Friday, March 21, 2008

Tea and Pantyhose

The concept of the Hong Kong 'dai pai dong' milk tea epitomises so much of the Hong Kong experience. One generally does not think twice about the humble cup of tea; but when it comes to the HK style of milk tea, this drink is no small matter. In fact, preparation of the tea is considered a culinary art; there are chefs that specialise in this, and such tea chefs are highly sought after as, like many traditional and cultural arts, upcoming young talent is few and far between. In fact, the art is being replaced by chemical concoctions that merely simulate the taste of the tea, and packaged for the convenience that is now expected by and necessary for the typical time-poor HK local or expat. The pace of HK life is so fast, working locals do not have the time to sit down and enjoy a cup of properly prepared milk tea, and when there is demand for instant milk tea, there will be readily available, mass-produced supply.

The simple fact that a cup of milk tea is considered as a culinary art goes to show how big a role food plays in HK Chinese culture. No food or drink is considered too small to be an art requiring years of training and experience. It also illustrates the fusion of the Western and Chinese culture, which is exactly what HK is, given its colonial history under the British after the Opium Wars. The tea itself is a secret blend of English and Asian tealeaves, individually tuned by each tea chef, and put through an extensive process of brewing, straining (in a pantyhose-like filter), and pouring from height to increase the amount of air in the beverage. The tea is then brewed with evaporated milk, not fresh milk, which illustrates the role of dairy in the HK diet. That is, fresh dairy produce was not readily available until recent times, but the British could not forgo this luxury hence the proliferation of processed dairy products such as evaporated, condensed, and powdered milk in the HK diet. Chinese tea is taken without milk and unsweetened; sweet milk tea is purely a Western construct.

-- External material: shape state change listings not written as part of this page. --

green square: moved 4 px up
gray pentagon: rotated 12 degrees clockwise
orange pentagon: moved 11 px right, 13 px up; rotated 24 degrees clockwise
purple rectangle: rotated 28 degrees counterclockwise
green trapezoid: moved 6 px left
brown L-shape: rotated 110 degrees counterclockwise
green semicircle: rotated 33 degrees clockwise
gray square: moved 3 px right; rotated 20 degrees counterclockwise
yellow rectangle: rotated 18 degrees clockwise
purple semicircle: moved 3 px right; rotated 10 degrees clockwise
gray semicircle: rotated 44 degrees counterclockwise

My grandpa stubbornly insists on ritually going out for two cups of milk tea everyday, one in the morning and one in the afternoon, which tells me that HK milk tea has been around for a long time. Hopefully, this delicious beverage will continue to be brewed according to the secret recipes of the tea chefs. However, with youth opting for the safe and stable careers offered by University degrees, the future of this culinary art unique to HK is potentially at the mercy of the test tubes in food labs hidden amongst the towers of the world's financial bigwigs.